Before the financial crash, Greeks thought the party would never end

"The average Greek had convinced herself that Greece was superb. Uber alles. A cut above the rest. That we had made it into Europe's hard core but that we were even better than the austere Germans, the snobbish French, the bubbly Italians, the stiff-upper-lip Brits. Due to our exceptional 'cunning', Greece was managing to combine fun, sun, xenychti (late nights) and the highest GDP growth in Europe."

And after the crash?

"Self-immolation followed self-congratulation, but left self-importance in the driving seat."

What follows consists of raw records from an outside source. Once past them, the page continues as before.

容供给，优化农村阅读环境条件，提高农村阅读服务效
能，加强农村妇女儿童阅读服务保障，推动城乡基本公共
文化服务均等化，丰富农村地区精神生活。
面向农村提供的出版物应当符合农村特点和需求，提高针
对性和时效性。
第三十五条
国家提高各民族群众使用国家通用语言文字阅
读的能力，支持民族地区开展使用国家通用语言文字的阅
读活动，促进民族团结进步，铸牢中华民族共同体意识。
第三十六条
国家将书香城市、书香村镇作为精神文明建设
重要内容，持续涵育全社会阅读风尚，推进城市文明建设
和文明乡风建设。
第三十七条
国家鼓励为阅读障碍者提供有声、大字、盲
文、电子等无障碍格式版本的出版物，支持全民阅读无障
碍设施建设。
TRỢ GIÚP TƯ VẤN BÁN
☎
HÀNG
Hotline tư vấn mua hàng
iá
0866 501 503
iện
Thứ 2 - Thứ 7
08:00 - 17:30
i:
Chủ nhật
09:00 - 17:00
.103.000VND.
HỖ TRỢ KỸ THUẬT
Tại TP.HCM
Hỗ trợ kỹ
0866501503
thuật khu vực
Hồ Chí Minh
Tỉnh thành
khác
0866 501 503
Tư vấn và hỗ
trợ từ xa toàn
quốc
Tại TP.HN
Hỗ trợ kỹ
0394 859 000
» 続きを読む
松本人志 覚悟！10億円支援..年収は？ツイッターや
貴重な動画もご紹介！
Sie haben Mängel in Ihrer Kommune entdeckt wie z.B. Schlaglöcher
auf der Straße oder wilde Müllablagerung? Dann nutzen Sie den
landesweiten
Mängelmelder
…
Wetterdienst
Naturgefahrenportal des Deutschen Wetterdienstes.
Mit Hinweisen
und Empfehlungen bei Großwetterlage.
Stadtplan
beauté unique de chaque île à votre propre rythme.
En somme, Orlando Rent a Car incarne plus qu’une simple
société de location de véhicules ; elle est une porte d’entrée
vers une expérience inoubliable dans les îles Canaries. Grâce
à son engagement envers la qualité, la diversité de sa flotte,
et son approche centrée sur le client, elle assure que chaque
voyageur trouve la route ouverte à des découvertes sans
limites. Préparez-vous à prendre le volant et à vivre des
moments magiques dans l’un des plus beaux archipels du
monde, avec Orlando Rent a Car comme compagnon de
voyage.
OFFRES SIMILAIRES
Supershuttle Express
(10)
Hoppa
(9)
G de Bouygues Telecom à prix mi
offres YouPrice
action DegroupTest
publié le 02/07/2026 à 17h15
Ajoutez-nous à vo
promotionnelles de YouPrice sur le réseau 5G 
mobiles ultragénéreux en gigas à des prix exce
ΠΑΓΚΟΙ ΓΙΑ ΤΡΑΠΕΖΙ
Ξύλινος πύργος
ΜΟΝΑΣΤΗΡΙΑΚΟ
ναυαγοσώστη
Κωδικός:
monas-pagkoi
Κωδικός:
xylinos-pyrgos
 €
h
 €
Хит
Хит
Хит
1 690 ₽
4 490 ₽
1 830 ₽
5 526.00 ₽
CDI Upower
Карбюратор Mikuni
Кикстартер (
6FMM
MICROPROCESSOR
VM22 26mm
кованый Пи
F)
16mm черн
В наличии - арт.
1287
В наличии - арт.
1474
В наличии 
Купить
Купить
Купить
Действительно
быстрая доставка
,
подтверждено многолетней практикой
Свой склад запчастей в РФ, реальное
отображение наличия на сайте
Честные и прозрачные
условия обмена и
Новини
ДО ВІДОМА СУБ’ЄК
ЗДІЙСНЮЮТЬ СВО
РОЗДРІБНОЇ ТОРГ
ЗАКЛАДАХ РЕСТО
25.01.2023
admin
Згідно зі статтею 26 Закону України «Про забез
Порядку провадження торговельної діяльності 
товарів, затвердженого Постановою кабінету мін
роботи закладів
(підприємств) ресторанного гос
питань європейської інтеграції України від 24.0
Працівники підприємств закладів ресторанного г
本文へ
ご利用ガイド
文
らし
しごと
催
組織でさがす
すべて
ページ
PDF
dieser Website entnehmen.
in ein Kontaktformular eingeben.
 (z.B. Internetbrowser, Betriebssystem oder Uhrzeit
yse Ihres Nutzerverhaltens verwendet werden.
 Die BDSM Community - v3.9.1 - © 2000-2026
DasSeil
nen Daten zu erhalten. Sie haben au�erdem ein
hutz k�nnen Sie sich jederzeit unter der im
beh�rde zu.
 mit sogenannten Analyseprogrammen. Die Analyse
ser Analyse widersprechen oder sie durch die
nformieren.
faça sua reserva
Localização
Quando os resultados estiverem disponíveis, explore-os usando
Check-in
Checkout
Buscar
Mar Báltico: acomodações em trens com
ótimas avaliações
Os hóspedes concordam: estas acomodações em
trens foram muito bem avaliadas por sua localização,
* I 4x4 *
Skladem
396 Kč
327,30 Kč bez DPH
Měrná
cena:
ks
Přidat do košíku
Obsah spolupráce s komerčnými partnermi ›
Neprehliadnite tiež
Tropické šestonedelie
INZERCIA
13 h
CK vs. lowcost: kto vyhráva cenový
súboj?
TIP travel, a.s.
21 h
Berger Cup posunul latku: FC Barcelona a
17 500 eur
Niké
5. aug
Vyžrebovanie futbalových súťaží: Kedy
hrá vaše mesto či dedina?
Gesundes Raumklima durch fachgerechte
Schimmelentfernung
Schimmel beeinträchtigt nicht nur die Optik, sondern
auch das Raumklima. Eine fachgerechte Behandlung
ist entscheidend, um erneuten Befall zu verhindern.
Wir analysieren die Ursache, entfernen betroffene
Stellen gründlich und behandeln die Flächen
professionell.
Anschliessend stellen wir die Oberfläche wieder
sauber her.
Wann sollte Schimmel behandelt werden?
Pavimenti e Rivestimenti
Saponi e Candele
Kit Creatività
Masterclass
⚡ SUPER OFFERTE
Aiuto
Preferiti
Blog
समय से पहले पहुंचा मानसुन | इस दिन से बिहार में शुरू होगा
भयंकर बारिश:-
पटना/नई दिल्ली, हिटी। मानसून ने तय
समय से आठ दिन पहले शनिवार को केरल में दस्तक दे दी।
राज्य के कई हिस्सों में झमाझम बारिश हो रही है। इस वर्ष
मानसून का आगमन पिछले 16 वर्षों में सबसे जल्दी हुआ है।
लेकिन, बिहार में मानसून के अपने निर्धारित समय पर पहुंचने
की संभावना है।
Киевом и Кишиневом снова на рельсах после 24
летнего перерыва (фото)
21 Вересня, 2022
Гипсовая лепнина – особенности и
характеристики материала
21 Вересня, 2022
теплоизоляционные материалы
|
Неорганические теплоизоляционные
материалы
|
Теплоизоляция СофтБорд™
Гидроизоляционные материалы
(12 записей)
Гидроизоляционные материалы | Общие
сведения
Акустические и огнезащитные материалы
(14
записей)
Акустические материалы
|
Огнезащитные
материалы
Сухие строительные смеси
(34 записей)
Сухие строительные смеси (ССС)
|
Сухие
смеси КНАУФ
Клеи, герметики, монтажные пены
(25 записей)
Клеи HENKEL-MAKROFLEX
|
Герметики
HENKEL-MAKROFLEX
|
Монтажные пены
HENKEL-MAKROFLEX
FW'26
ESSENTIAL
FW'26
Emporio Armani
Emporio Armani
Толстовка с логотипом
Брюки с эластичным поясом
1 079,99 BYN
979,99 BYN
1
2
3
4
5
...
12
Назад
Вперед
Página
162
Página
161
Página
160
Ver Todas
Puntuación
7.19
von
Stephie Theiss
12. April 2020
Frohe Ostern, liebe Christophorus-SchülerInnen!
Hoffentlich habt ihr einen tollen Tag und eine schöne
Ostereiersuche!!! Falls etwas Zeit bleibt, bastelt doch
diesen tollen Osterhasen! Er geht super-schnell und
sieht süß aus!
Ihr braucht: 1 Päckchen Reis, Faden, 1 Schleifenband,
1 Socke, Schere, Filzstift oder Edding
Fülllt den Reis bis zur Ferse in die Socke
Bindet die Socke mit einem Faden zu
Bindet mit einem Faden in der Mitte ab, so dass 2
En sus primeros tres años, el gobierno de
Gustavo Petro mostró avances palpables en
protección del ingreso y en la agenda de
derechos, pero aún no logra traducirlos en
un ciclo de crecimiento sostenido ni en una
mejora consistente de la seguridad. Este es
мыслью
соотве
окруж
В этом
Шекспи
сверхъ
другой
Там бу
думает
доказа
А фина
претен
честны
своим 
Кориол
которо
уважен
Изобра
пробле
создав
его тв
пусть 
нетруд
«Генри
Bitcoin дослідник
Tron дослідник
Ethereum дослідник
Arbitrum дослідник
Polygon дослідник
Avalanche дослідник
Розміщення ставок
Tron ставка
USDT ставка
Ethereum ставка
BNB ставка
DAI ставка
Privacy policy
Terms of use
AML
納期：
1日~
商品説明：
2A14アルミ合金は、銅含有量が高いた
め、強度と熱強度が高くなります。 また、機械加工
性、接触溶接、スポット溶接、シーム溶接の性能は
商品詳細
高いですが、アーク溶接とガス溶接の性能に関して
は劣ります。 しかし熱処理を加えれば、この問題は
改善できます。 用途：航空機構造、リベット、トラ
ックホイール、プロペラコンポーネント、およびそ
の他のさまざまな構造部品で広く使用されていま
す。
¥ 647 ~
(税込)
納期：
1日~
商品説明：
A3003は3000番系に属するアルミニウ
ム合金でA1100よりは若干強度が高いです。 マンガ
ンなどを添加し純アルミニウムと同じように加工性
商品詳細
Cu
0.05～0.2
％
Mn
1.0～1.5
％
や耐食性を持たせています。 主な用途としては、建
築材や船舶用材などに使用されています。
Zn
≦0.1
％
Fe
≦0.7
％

He loves the BBC - well, most of the time

"As a fan of the BBC, I must say I was appalled by the depths of inaccuracy in the reporting underpinning this interview (not to mention the presenter's considerable rudeness). Still, and despite the cold wind on that balcony, it was fun!"

The meeting with Eurogroup head Jeroen Dijsselbloem was reportedly tense

On worries about his elevation from university professor to politician

"I know that I run the risk of, surreptitiously... indulging a feeling of having become 'agreeable' to the circles of 'polite society'. The sense of self-satisfaction from being feted by the high and mighty did begin, on occasion, to creep up on me. And what a non-radical, ugly, corruptive and corrosive sense it was!"

And when did he first notice that "corruptive" influence?

"My personal nadir came at an airport. Some moneyed outfit had invited me to give a keynote on the European crisis and had forked out the ludicrous sum necessary to buy me a first class ticket. On my way back home, tired and already with several flights under my belt, I was making my way past the long queue of economy passengers, to get to my gate. Suddenly I noticed, with considerable horror, how easy it was for my mind to be infected with the sense that I was 'entitled' to bypass the hoi polloi. I realised how readily I could forget that which my left-wing mind had always known: that nothing succeeds in reproducing itself better than a false sense of entitlement."

On calls that he must now stop writing his widely-followed blog


"Naturally, my blog posts will become more infrequent and shorter. But I do hope they compensate with juicier views, comments and insights."